There's a quick and easy method to fancy up just about any food, from Brussels sprouts to baked banana donuts. All you have to do is learn how to make browned butter.
By cooking butter until it turns a toasty brown, you'll bring out a unique, nutty flavor that will add a certain je ne sais quoi to just about any food and cooking project, from savory roast recipes to buttercream (really). This simple browned butter recipe comes together in minutes, and requires minimal equipment.
So come on, let's get toasty!
Photos via CakeSpy
Browned butter (or buerre noisette, if you want to be particular, or just sound fancy) is made by simply cooking regular butter until the milk solids turn brown. During the cooking period, much of the water content evaporates. The resulting flavor is more complex than mere melted butter or even clarified butter. Buerre noisette ("burr nwha-zette") is the proper name for the French cooking technique, which translates as "hazelnut butter." Though there are no actual nuts present in browned butter, it certainly does take on a toasty hue as well as a unique, nutty flavor as it cooks.
Prepping the butter
You can use salted or unsalted butter for this recipe, but consider what dish you'll use it in. Since the amount of salt added to butter isn't always the same, it might add too much salty flavor to baked goods, but if you're using the butter to spread on warm homemade bread or in savory dishes, the extra salt may be welcome.

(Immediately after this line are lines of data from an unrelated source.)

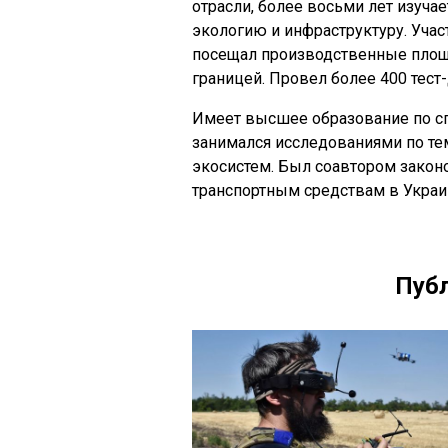
отрасли, более восьми лет изучае
экологию и инфраструктуру. Уча
посещал производственные площ
границей. Провел более 400 тест
Имеет высшее образование по сп
занимался исследованиями по те
экосистем. Был соавтором закон
транспортным средствам в Украи
Публ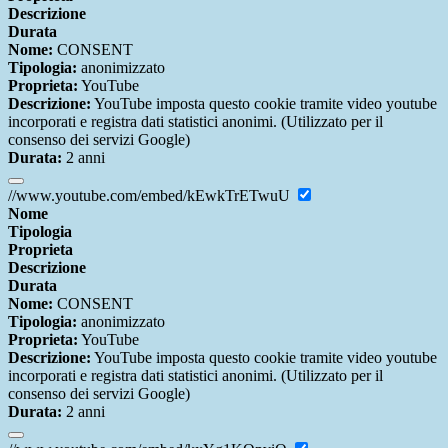
Descrizione
Durata
Nome:
CONSENT
Tipologia:
anonimizzato
Proprieta:
YouTube
Descrizione:
YouTube imposta questo cookie tramite video youtube
incorporati e registra dati statistici anonimi. (Utilizzato per il
consenso dei servizi Google)
Durata:
2 anni
//www.youtube.com/embed/kEwkTrETwuU
Nome
Tipologia
Proprieta
Descrizione
Durata
Nome:
CONSENT
Tipologia:
anonimizzato
Proprieta:
YouTube
Descrizione:
YouTube imposta questo cookie tramite video youtube
incorporati e registra dati statistici anonimi. (Utilizzato per il
consenso dei servizi Google)
Durata:
2 anni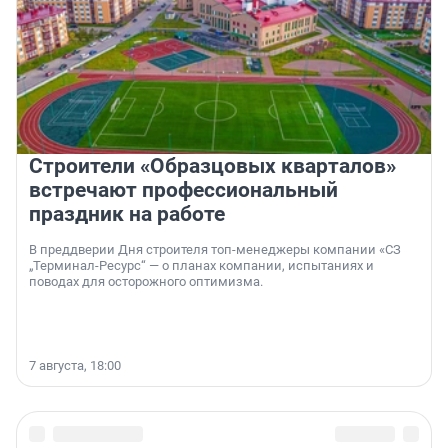
Строители «Образцовых кварталов»
встречают профессиональный
праздник на работе
В преддверии Дня строителя топ-менеджеры компании «СЗ
„Терминал-Ресурс“ — о планах компании, испытаниях и
поводах для осторожного оптимизма.
7 августа, 18:00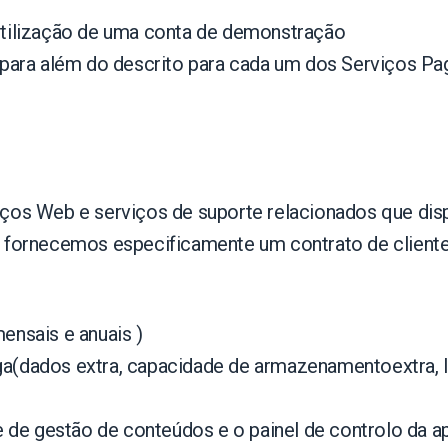
utilização de uma conta de demonstração
 para além do descrito para cada um dos Serviços P
iços Web e serviços de suporte relacionados que dis
s fornecemos especificamente um contrato de client
 mensais
e anuais
)
ga
(dados extra,
capacidade de armazenamento
extra
,
re de gestão de conteúdos e o painel de controlo da a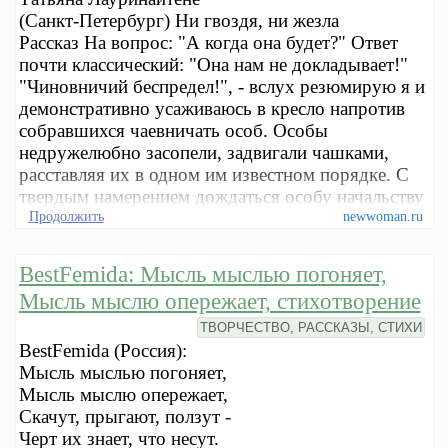
(Санкт-Петербург) Ни гвоздя, ни жезла
Рассказ На вопрос: "А когда она будет?" Ответ
почти классический: "Она нам не докладывает!"
"Чиновничий беспредел!", - вслух резюмирую я и
демонстративно усаживаюсь в кресло напротив
собравшихся чаевничать особ. Особы
недружелюбно засопели, задвигали чашками,
расставляя их в одном им известном порядке. С
твердым намерением дождаться особу начальству
Продолжить
newwoman.ru
BestFemida: Мысль мыслью погоняет,
Мысль мыслю опережает, стихотворение
ТВОРЧЕСТВО, РАССКАЗЫ, СТИХИ
BestFemida (Россия):
Мысль мыслью погоняет,
Мысль мыслю опережает,
Скачут, прыгают, ползут -
Черт их знает, что несут.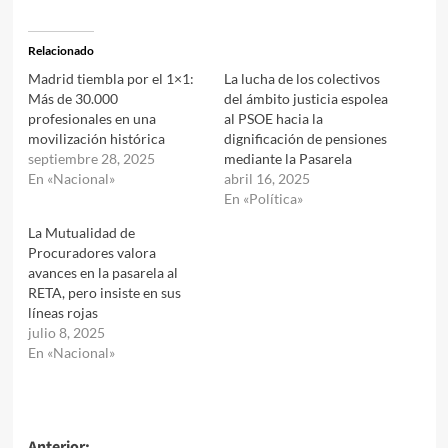
Relacionado
Madrid tiembla por el 1×1:
La lucha de los colectivos
Más de 30.000
del ámbito justicia espolea
profesionales en una
al PSOE hacia la
movilización histórica
dignificación de pensiones
septiembre 28, 2025
mediante la Pasarela
En «Nacional»
abril 16, 2025
En «Política»
La Mutualidad de
Procuradores valora
avances en la pasarela al
RETA, pero insiste en sus
líneas rojas
julio 8, 2025
En «Nacional»
Anterior:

The butter can start out cold or at room temperature, because you're melting it, anyway. But regardless of the type of butter and the temperature, it is a good idea to cut your butter into pieces before applying heat. This will help the butter melt quickly and evenly.
If you're new to browning butter, it may be easier for you to learn if you have a clear or light-colored saucepan. This will make it easier to detect when the butter begins to brown at the bottom of the pan. It isn't necessary, but it can be helpful.
The brown bits
It's true: when you make browned butter, little brown bits will form (this is the milk solids, which will burn more rapidly and settle to the bottom, like sediment). Listen, you can leave them in the browned butter -- some say that the slightly burnt taste adds a certain something to finished dishes or classic sauces -- or strain them out through a mesh strainer. This will also lighten the color of the browned butter.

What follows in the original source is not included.